L'arbitrage financier se joue ensuite sur le barème : pour « sortie passoire thermique à Sélestat », un ménage très modeste mobilise jusqu'à 32 000 €, un ménage modeste 24 000 €, un ménage intermédiaire 18 000 € et un ménage aux revenus supérieurs 4 000 € sur l'assiette de 40 000 € HT. À deux classes gagnées, l'assiette redescend à 30 000 € HT et les montants suivent dans la même proportion.
Statut d'occupation à Sélestat : 4 370 logements occupés par leur propriétaire, soit 47 % du parc. La décision d'engager la sortie d'une étiquette F ou G y est directe ; ailleurs, elle passe par un bailleur dont le calcul de rentabilité et les aides diffèrent.
Sur la durée de vie de l'ouvrage, la sortie d'une étiquette F ou G à Sélestat suppose l'atteinte d'une étiquette D au minimum maintenu dans le temps. Rapporté à vingt ans d'usage, le poste chiffré à 3 652 000 € revient à 182 600 € par an avant aides, montant à mettre en regard de l'économie de facture et non du seul prix d'achat.
Pourquoi la même solution ne se classe pas au même rang partout : à Sélestat relève de la zone H1b, dont la base conventionnelle atteint 250 kWh/m²/an. Le temps de retour de la sortie d'une étiquette F ou G s'en trouve mécaniquement raccourci par rapport aux zones plus douces.
Maisons ou logements collectifs, la réponse technique diffère : à Sélestat, la part de maisons atteint 34 % du parc (3 209 logements). Pour la sortie d'une étiquette F ou G, cela signifie que le calendrier locatif et la date d'effet du bail conditionne la majorité des chantiers plutôt qu'une minorité de cas.
Point de vigilance financier à Sélestat : un scénario calé sur une seule classe, insuffisant pour relouer. Une reprise représente 10 à 20 % du poste, soit 365 200 € à 730 400 €, sans nouvelle aide mobilisable — d'où l'intérêt d'un contrôle en cours de chantier plutôt qu'à la réception.

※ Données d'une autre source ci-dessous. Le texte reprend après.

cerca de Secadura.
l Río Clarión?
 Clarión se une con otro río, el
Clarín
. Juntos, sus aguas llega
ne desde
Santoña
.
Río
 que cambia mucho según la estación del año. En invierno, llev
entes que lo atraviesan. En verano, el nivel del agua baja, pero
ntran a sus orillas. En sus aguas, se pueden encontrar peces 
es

Énergie de chauffage en place : 70 % du parc reste au gaz ou au fioul à Sélestat, soit près de 6 503 logements. Ce point de départ conditionne l'ampleur du gain obtenu par la sortie d'une étiquette F ou G, un logement déjà chauffé à l'électricité renouvelable ne dégageant pas la même marge de progression.
Contexte urbain à Sélestat : 9 357 résidences principales pour 19 589 habitants. Sur la sortie d'une étiquette F ou G, cela se traduit par des contraintes d'accès, d'occupation temporaire du domaine public et de livraison qui pèsent réellement sur le prix final.